End-to-end documentation for our RECAP (RL with Experience and Corrections via Advantage-conditioned Policies) implementation on YAM bimanual arms. RECAP is the offline RL algorithm in pi0.6 (π★₀.₆: a VLA That Learns From Experience, Physical Intelligence et al.).

This site documents the full pipeline we actually run on real hardware:

  • Data collection in limb — DAgger sessions with a three-state phase machine (AUTONOMOUS / PAUSED / CORRECTING) and operator-driven episode lifecycle.

  • Data conversion via limb convert-lerobot --pistar — produces a LeRobot v3.0 dataset with the five RECAP columns (intervention, reward, reward_label, value_label, adv_ind).

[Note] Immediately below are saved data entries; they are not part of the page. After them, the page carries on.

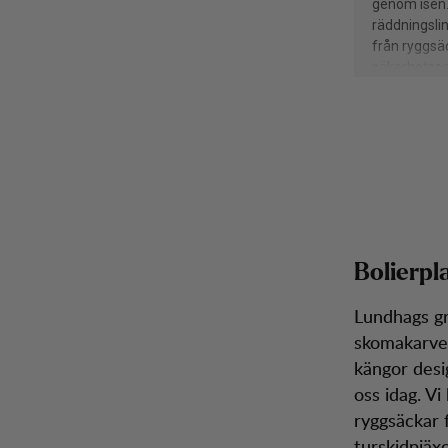
Bolierpl
Lundhags gr
skomakarver
kängor desig
oss idag. Vi
ryggsäckar f
turskidpjäxo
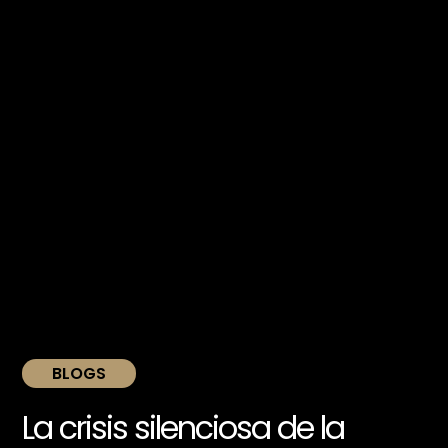
BLOGS
La crisis silenciosa de la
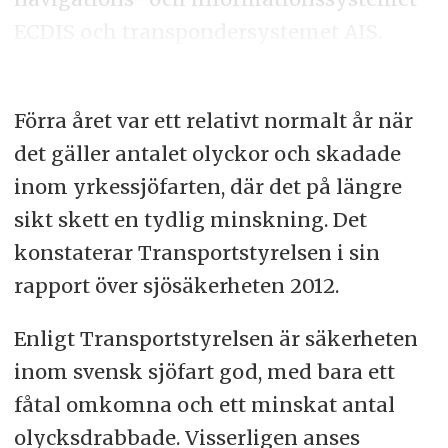
ECDIS och transpondersystemet AIS.
Förra året var ett relativt normalt år när
det gäller antalet olyckor och skadade
inom yrkessjöfarten, där det på längre
sikt skett en tydlig minskning. Det
konstaterar Transportstyrelsen i sin
rapport över sjösäkerheten 2012.
Enligt Transportstyrelsen är säkerheten
inom svensk sjöfart god, med bara ett
fåtal omkomna och ett minskat antal
olycksdrabbade. Visserligen anses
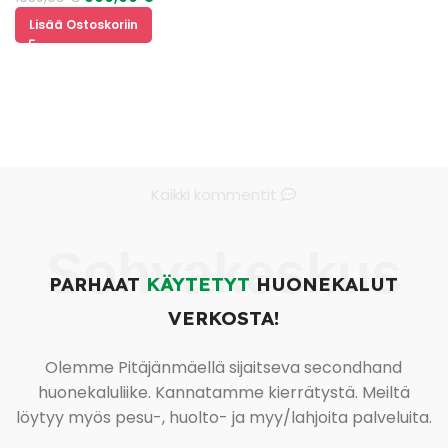
Lisää Ostoskoriin
Kaikki kommentit
Sohvakeskus
PARHAAT
KÄYTETYT
HUONEKALUT
VERKOSTA!
Olemme Pitäjänmäellä sijaitseva secondhand
huonekaluliike. Kannatamme kierrätystä. Meiltä
löytyy myös pesu-, huolto- ja myy/lahjoita palveluita.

  • Training in pistar (JAX) — six stages from SFT through full RECAP, with 15 patches we wrote on top of upstream pistar to make Stages 4 + 5 (VLM value model + VLM advantage labeling) actually runnable.

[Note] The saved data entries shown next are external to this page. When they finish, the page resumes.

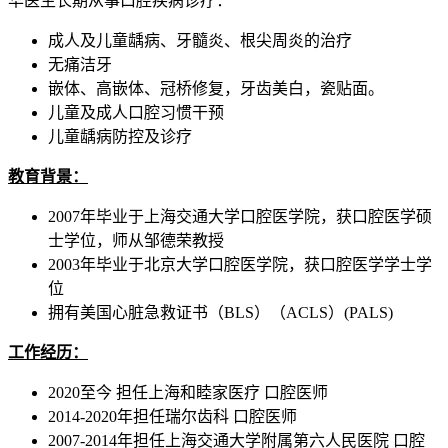
华医生长期从事口腔疾病诊疗：
成人及儿童龋病、牙髓炎、根尖周炎的治疗
无痛洁牙
嵌体、高嵌体、冠桥修复，牙齿美白，瓷贴面。
儿童及成人口腔习惯干预
儿童龋病防控及诊疗
教育背景：
2007年毕业于上海交通大学口腔医学院，获口腔医学硕
士学位，师从邹德荣教授
2003年毕业于北京大学口腔医学院，获口腔医学学士学
位
拥有美国心脏急救证书（BLS）（ACLS）(PALS)
工作经历：
2020至今 担任上海和睦家医疗 口腔医师
2014-2020年担任瑞尔齿科 口腔医师
2007-2014年担任上海交通大学附属第六人民医院 口腔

  • Evaluation through openpi/scripts/serve_policy.py and limb’s OpenPIClient — the trained pi0.6 checkpoint serves through the standard openpi wire protocol with no limb-side changes.

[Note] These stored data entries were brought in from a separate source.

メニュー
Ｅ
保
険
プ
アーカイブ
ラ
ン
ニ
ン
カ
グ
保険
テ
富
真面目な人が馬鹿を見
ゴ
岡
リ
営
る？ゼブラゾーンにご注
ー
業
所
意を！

For the algorithm itself read the pi★0.6 paper. For the reference RECAP pipeline structure see the RLinf RECAP page; RLinf is sim-only (LIBERO), while this site documents a real-robot implementation.

Quick-start path

The shortest path from a fresh checkout to a working pi0.6 checkpoint on YAM. Each link goes to a dedicated page with full commands.

What’s adapted from where

Component

Origin

Adaptation for YAM

Algorithm

pi0.6 / RECAP paper

unchanged

Code base

ybpy/pistar (JAX fork of openpi)

added YAM TrainConfigs, Aloha-data adv_ind passthrough, 13 upstream-bug patches

Collection stack

limb (YAM control)

added DAgger session lifecycle, 6 pistar-shaped converter helpers, --pistar / --pistar-demo flags

Policy serving

openpi serve_policy.py

unchanged — pi0.6 checkpoints serve through it natively (no CFG-sampler shim needed)

VLM value model checkpoint

ybpy/vlm_ckpt (HF) / Google Drive

unchanged

Why pistar, not RLinf

Both pistar and RLinf implement pi0.6 / RECAP and use the same value model (SigLIP-So400m + Gemma3-270M + 201-bin C51 head over [-1, 0]). The difference is the labeling pipeline and the validation regime:

Dimension

RLinf

pistar

Backend

PyTorch

JAX

Relation to openpi

vendors openpi

fork of openpi

Validation

LIBERO simulation only

real robot (SO-101, AgileX PiPER)

Advantage labeling

quantile from value model with no auxiliary labels

VLM-based value_label / reward_label (per-frame supervision)

Conditioning at serving

CFG sampler required

adv_ind is just a tokenizer input — vanilla serve_policy.py works

For real-robot YAM the pistar path is a closer fit. It is also upstream-broken on main for Stages 4 + 5; we made them work with 15 targeted patches documented on the patches page.